SOURCE MATERIAL -
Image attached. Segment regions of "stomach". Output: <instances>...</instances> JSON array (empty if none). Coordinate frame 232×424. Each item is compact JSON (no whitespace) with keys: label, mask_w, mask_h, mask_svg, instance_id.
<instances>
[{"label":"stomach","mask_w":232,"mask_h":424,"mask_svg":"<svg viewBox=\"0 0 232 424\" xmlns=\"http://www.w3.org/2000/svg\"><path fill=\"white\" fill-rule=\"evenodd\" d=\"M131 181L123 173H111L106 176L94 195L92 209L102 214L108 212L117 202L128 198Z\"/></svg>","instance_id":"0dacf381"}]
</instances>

YOUR GOAL -
When you write out the listing, keep every line exactly as it is above.

ANSWER TO THIS PROBLEM -
Image attached. Segment regions of "stomach". Output: <instances>...</instances> JSON array (empty if none). Coordinate frame 232×424. Each item is compact JSON (no whitespace) with keys: label, mask_w, mask_h, mask_svg, instance_id.
<instances>
[{"label":"stomach","mask_w":232,"mask_h":424,"mask_svg":"<svg viewBox=\"0 0 232 424\" xmlns=\"http://www.w3.org/2000/svg\"><path fill=\"white\" fill-rule=\"evenodd\" d=\"M131 181L123 173H111L106 176L94 195L92 209L102 214L108 212L117 202L128 198Z\"/></svg>","instance_id":"0dacf381"}]
</instances>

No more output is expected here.